When dealing with unrepresented parties, the Arbitrator arguably has a role to play in equalling the scales, but must tread very carefully. Extreme care must be taken not to stray into making a point or case for the 'disadvantaged' party, or indeed making up one's own case or points. This is usefully summarised in Chilton v Saga Holidays plc [1984] EWCA Civ 1 (03 December 1984):

"The problem which arises where you have one represented party and one unrepresented party is very well known to all judges and in particular to judges who deal with small claims in the county court. It becomes the duty of the judge so far as he can, without entering the arena to a point where he is no longer able to act judicially, to make good any deficiencies in the advantages available to the unrepresented party. We have all done it; we all know that it can be done and that it can be done effectively. That is the proper course to be adopted. The informality which is stressed by the rule and the requirement that the arbitrator may adopt any method of procedure which he considers to be convenient ... covers the situation where, as so often happens, a litigant in person is quite incapable of cross-examining but is perfectly capable in the time available for cross-examination of putting his own case. The judge or the registrar then picks up the unrepresented party's complaints and puts them to the other side.

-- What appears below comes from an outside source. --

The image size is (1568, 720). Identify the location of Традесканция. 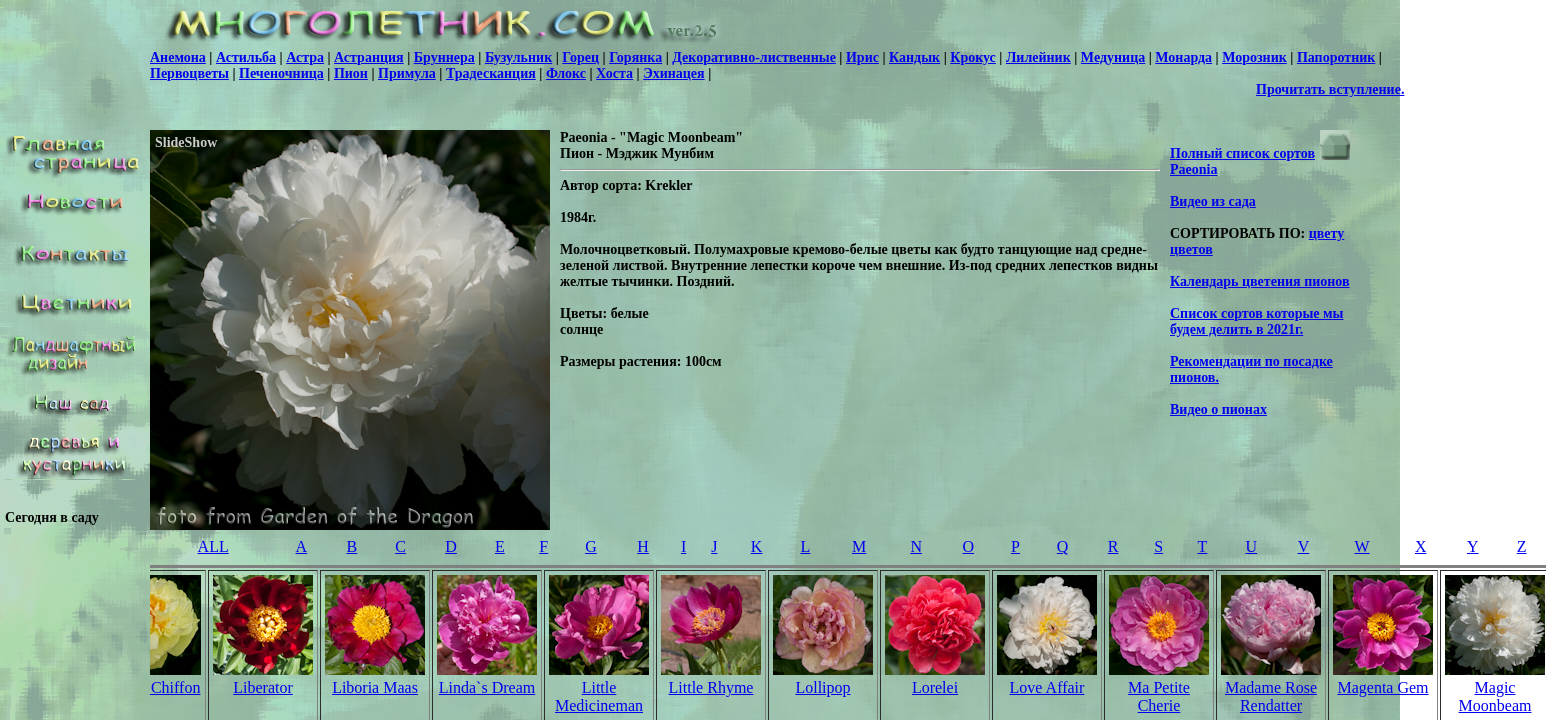
(491, 73).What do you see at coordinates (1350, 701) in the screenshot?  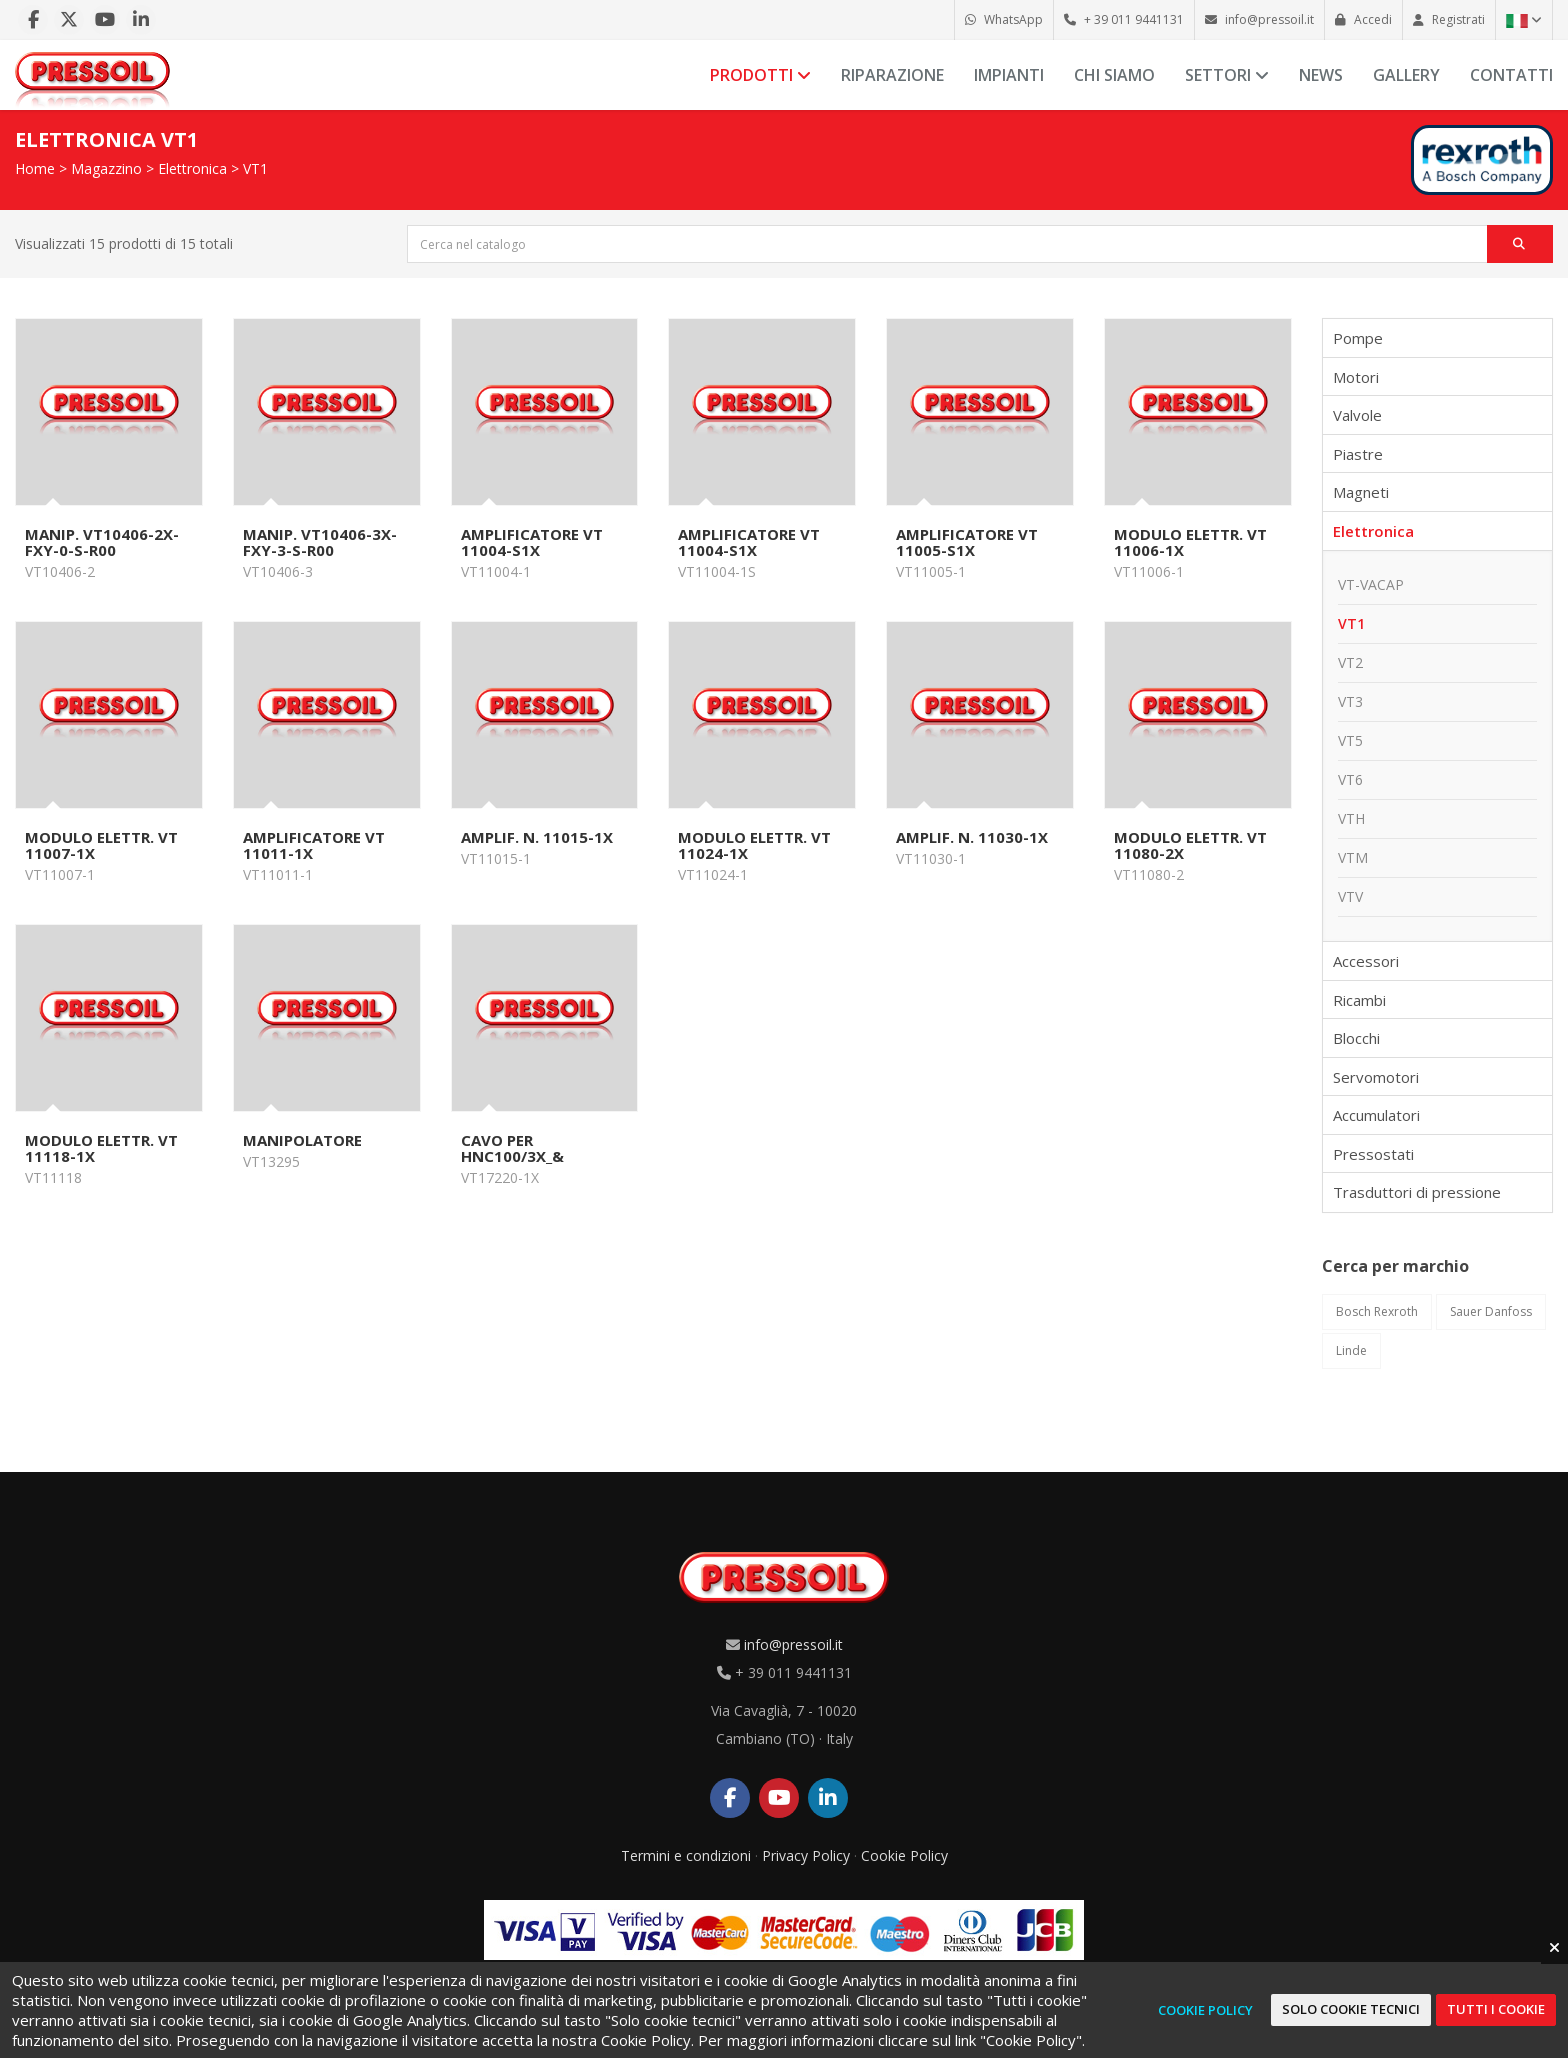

... But Mr. Chilton rightly drew attention to one paragraph where it was said by the registrars of the courts concerned that the unrepresented party had the "dubious" advantage of being represented by the registrar ... One of the things that judges have to watch when they are faced with an unrepresented litigant is that they do not become so solicitous for his welfare that they think of all sorts of points to which, on reflection, they would have given very short shrift but, because they thought of them themselves, they develop a curious life and appeal of their own so, if anything, the advantages lie with the unrepresented party."

Taking care not to overstep the mark in the manner warned against in the cases above, another technique that Peter may adopt is witness conferencing (i.e. hearing witnesses concurrently rather than sequentially) with the questions asked by the tribunal, but there are certain minimum requirements if this method is to be effective, namely:

- Professional (non antagonistic) witnesses;

- A clear, written agenda for the evidence;

- A well prepared tribunal;

- A robust procedure.

Prior to the hearing, Peter suggests that it can be very worthwhile for the Arbitrator to set out for the parties what he considers the issues in dispute to be. The parties can then give their observations on whether his understanding is correct. If he is using an inquisitorial, witness conferencing approach in the hearing, Peter questions the witnesses based on the list of issues (and the parties' observations on them) and a preset agenda, although he does give the parties an opportunity to ask questions of each other's witnesses through, and with the permission of, the Arbitrator. He finds this technique very effective, but says that it is vital for the tribunal to be properly prepared. Peter stresses, however, that the procedure should be clearly set out for the parties and reminds us that the Arbitrator is not there to create surprises! He might also consider doing away with opening and closing submissions, and may direct that evidence will not be given under oath (to allow greater flexibility and to encourage a more informal environment).

Using some or all of Peter's techniques can greatly reduce the cost of the proceedings for all concerned. However, his final word is that the parties must consent to any 'new' approach to be taken - if they want to do things in a more conventional and costly fashion then that is of course entirely up to them!